Many individuals are being led astray by claims such as ‘Bitcoin consumes more energy than a small nation,’ or ‘Bitcoin’s carbon emissions dwarf those of a single Visa transaction by a millionfold.’ These kinds of statements often stoke the flames of this debate. However, a recent study reveals that mining one BTC is cheaper than a household activity.
As per data from Coingecko, the average cost of household electricity required to mine a single Bitcoin stands at $46,291. This marks a 35% rise when compared to the average daily price of 1 BTC in July 2023, which amounted to $30,090. Nevertheless, it’s essential to acknowledge that these figures can vary significantly across different geographical regions.
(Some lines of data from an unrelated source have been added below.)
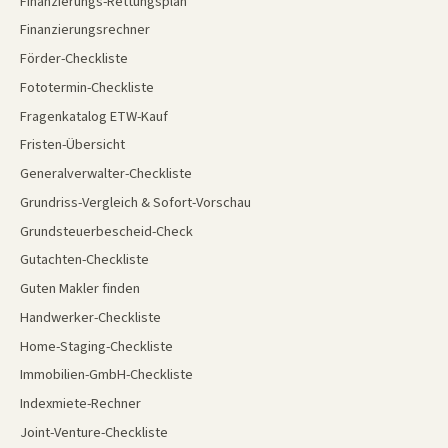
Finanzierungs-Rettungsplan
Finanzierungsrechner
Förder-Checkliste
Fototermin-Checkliste
Fragenkatalog ETW-Kauf
Fristen-Übersicht
Generalverwalter-Checkliste
Grundriss-Vergleich & Sofort-Vorschau
Grundsteuerbescheid-Check
Gutachten-Checkliste
Guten Makler finden
Handwerker-Checkliste
Home-Staging-Checkliste
Immobilien-GmbH-Checkliste
Indexmiete-Rechner
Joint-Venture-Checkliste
The amount of energy units utilized during the process of mining one BTC in an hour may not be as distinct as expected. This is particularly true when juxtaposed with typical household appliances. While the hourly electricity consumption for mining one Bitcoin surpasses that of a Gaming PC, an air conditioner, a leaf blower, and even an electric kettle, it’s worth noting that drying clothes consumes significantly more electricity than BTC mining. Drying clothes consumes a total of 5 kWh, whereas BTC mining utilizes 4.6 kWh.
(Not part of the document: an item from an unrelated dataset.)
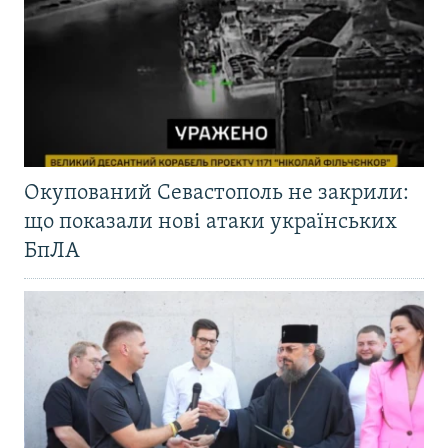
Окупований Севастополь не закрили:
що показали нові атаки українських
БпЛА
Is mining Bitcoin at home a good option?
Mining Bitcoin using a personal computer has lost its profitability due to various factors. A primary factor is the substantial increase in the mining difficulty level over the years. As the mining community grows with more participants, the difficulty level rises, rendering it increasingly challenging for individuals to mine Bitcoin and receive rewards.
Moreover, the utilization of dedicated mining hardware is a challenge to profitability in Bitcoin mining. ASICs are built for Bitcoin mining. It boasts significantly higher processing power compared to a standard home computer. They have the capability to mine BTC at a substantially faster pace than a typical household PC. Consequently, this creates a formidable barrier for individual miners to remain competitive.
Additionally, the majority of ASICs are acquired in bulk by large Bitcoin mining operations, leading to supply constraints and elevated costs for individual miners.